◆ **Task details**:
Go through the data below and return each line where the string "Jurnal" appears.

Page-level text extractions:
________________________________________
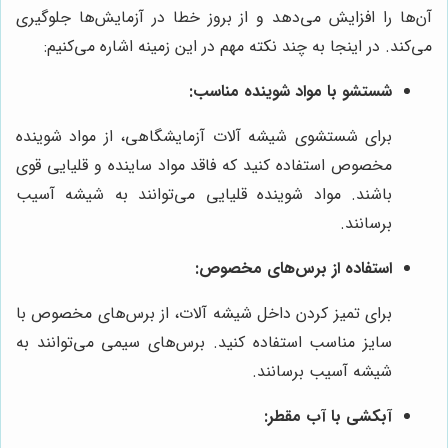
آن‌ها را افزایش می‌دهد و از بروز خطا در آزمایش‌ها جلوگیری
می‌کند. در اینجا به چند نکته مهم در این زمینه اشاره می‌کنیم:
شستشو با مواد شوینده مناسب:
برای شستشوی شیشه آلات آزمایشگاهی، از مواد شوینده
مخصوص استفاده کنید که فاقد مواد ساینده و قلیایی قوی
باشند. مواد شوینده قلیایی می‌توانند به شیشه آسیب
برسانند.
استفاده از برس‌های مخصوص:
برای تمیز کردن داخل شیشه آلات، از برس‌های مخصوص با
سایز مناسب استفاده کنید. برس‌های سیمی می‌توانند به
شیشه آسیب برسانند.
آبکشی با آب مقطر:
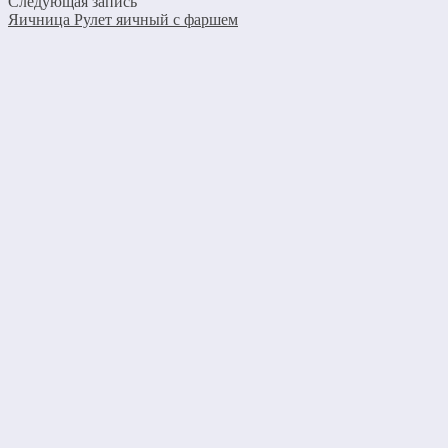
Следующая запись
Яичница Рулет яичный с фаршем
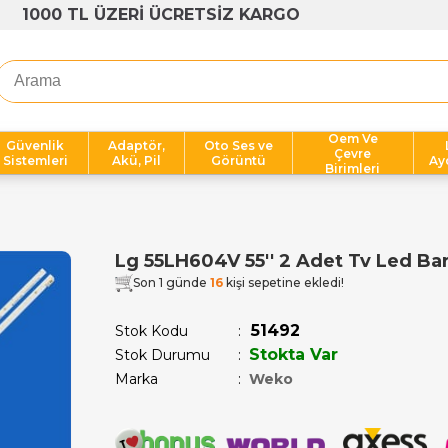
1000 TL ÜZERİ ÜCRETSİZ KARGO
Oem Ve
Güvenlik
Adaptör,
Oto Ses ve
Çevre
Sistemleri
Akü, Pil
Görüntü
Ay
Birimleri
Lg 55LH604V 55'' 2 Adet Tv Led Ba
Son 1 günde
16
kişi sepetine ekledi!
51492
Stok Kodu
Stokta Var
Stok Durumu
:
Marka
:
Weko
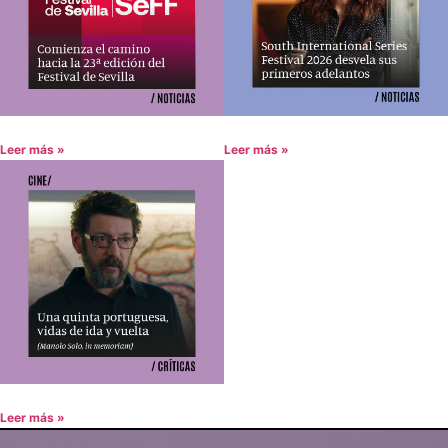
Leer más »
Leer más »
Leer más »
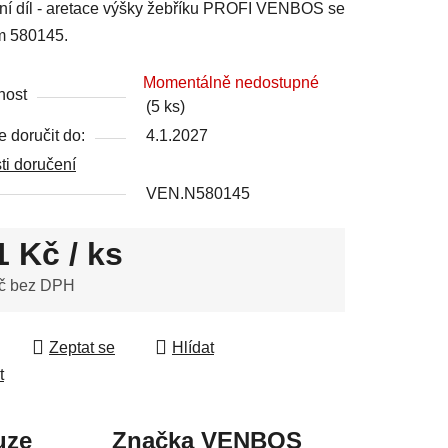
í díl - aretace výšky žebříku PROFI VENBOS se
 580145.
Momentálně nedostupné
nost
(5 ks)
ek.
 doručit do:
4.1.2027
i doručení
VEN.N580145
1 Kč
/ ks
č bez DPH
 cena:
Zeptat se
Hlídat
t
uze
Značka
VENBOS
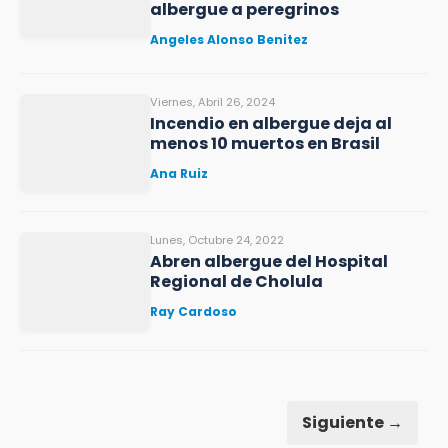
albergue a peregrinos
Angeles Alonso Benitez
Viernes, Abril 26, 2024
Incendio en albergue deja al
menos 10 muertos en Brasil
Ana Ruiz
Lunes, Octubre 24, 2022
Abren albergue del Hospital
Regional de Cholula
Ray Cardoso
Siguiente →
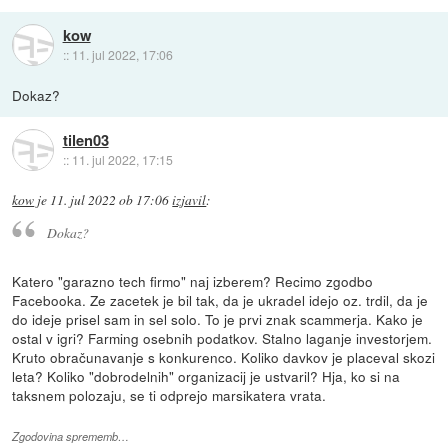
kow
::
11. jul 2022, 17:06
Dokaz?
tilen03
::
11. jul 2022, 17:15
kow
je
11. jul 2022 ob 17:06
izjavil
:
Dokaz?
Katero "garazno tech firmo" naj izberem? Recimo zgodbo
Facebooka. Ze zacetek je bil tak, da je ukradel idejo oz. trdil, da je
do ideje prisel sam in sel solo. To je prvi znak scammerja. Kako je
ostal v igri? Farming osebnih podatkov. Stalno laganje investorjem.
Kruto obračunavanje s konkurenco. Koliko davkov je placeval skozi
leta? Koliko "dobrodelnih" organizacij je ustvaril? Hja, ko si na
taksnem polozaju, se ti odprejo marsikatera vrata.
Zgodovina sprememb…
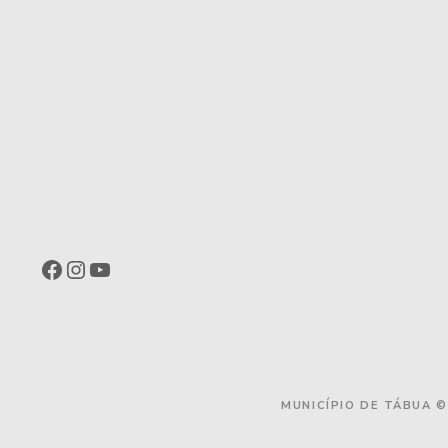
Facebook
Instagram
YouTube
MUNICÍPIO DE TÁBUA ©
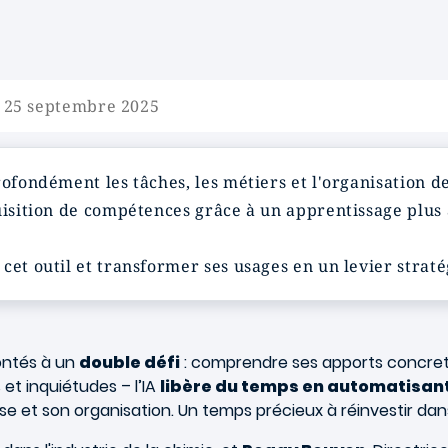
e 25 septembre 2025
ofondément les tâches, les métiers et l'organisation d
uisition de compétences grâce à un apprentissage plus 
 cet outil et transformer ses usages en un levier stra
rontés à un
double défi
: comprendre ses apports concrets 
et inquiétudes – l’IA
libère du temps en automatisant
se et son organisation. Un temps précieux à réinvestir dan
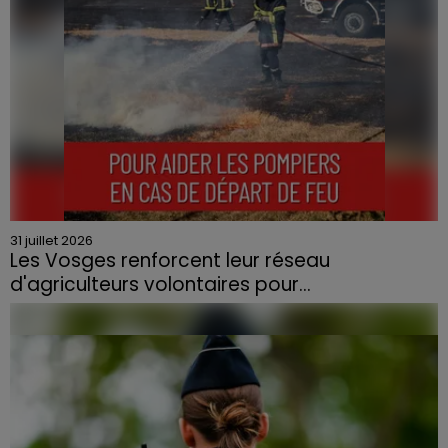
31 juillet 2026
Les Vosges renforcent leur réseau
d'agriculteurs volontaires pour...
Face à la sécheresse et aux risques de départs de feu,
la Chambre d'agriculture des Vosges a lancé un appel
aux agriculteurs volontaires pour venir en aide...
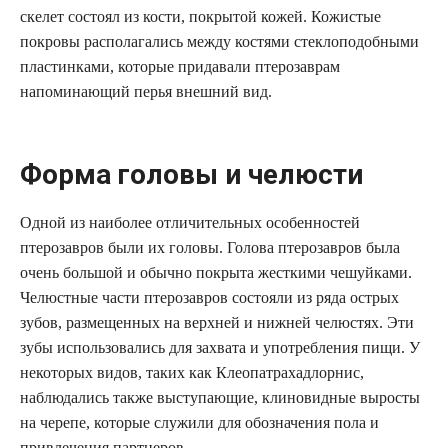
скелет состоял из кости, покрытой кожей. Кожистые
покровы располагались между костями стеклоподобными
пластинками, которые придавали птерозаврам
напоминающий перья внешний вид.
Форма головы и челюсти
Одной из наиболее отличительных особенностей
птерозавров были их головы. Голова птерозавров была
очень большой и обычно покрыта жесткими чешуйками.
Челюстные части птерозавров состояли из ряда острых
зубов, размещенных на верхней и нижней челюстях. Эти
зубы использовались для захвата и употребления пищи. У
некоторых видов, таких как Клеопатрахадлорнис,
наблюдались также выступающие, клиновидные выросты
на черепе, которые служили для обозначения пола и
привлечения партнеров.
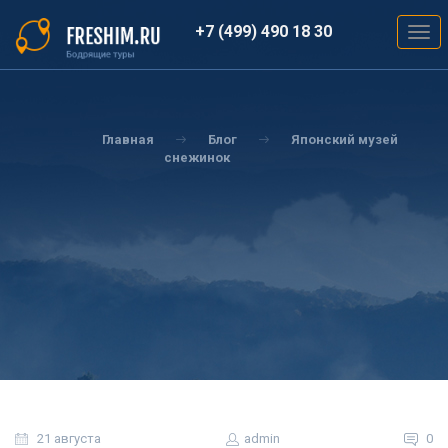
Перейти
к
+7 (499) 490 18 30
Togg
основному
navig
содержанию
Вы
здесь
Главная
Блог
Японский музей
снежинок
21 августа
admin
0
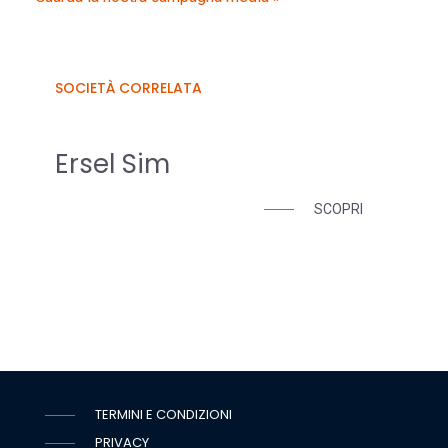
SOCIETÀ CORRELATA
Ersel Sim
SCOPRI
TERMINI E CONDIZIONI
PRIVACY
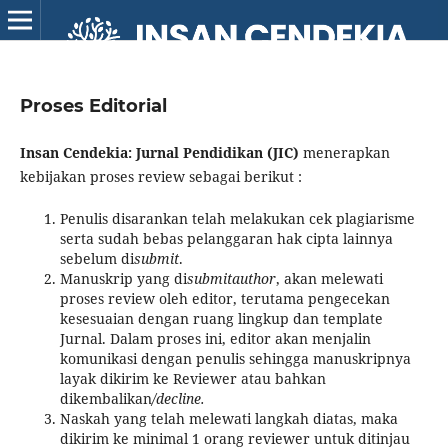
Proses Editorial
Insan Cendekia: Jurnal Pendidikan (JIC)
menerapkan
kebijakan proses review sebagai berikut :
Penulis disarankan telah melakukan cek plagiarisme
serta sudah bebas pelanggaran hak cipta lainnya
sebelum di
submit
.
Manuskrip yang di
submitauthor
, akan melewati
proses review oleh editor, terutama pengecekan
kesesuaian dengan ruang lingkup dan template
Jurnal. Dalam proses ini, editor akan menjalin
komunikasi dengan penulis sehingga manuskripnya
layak dikirim ke Reviewer atau bahkan
dikembalikan
/decline.
Naskah yang telah melewati langkah diatas, maka
dikirim ke minimal 1 orang reviewer untuk ditinjau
________________________________________
◆ **Task output**:
Insan Cendekia: Jurnal Pendidikan (JIC)
Jurnal. Dalam proses ini, editor akan menjalin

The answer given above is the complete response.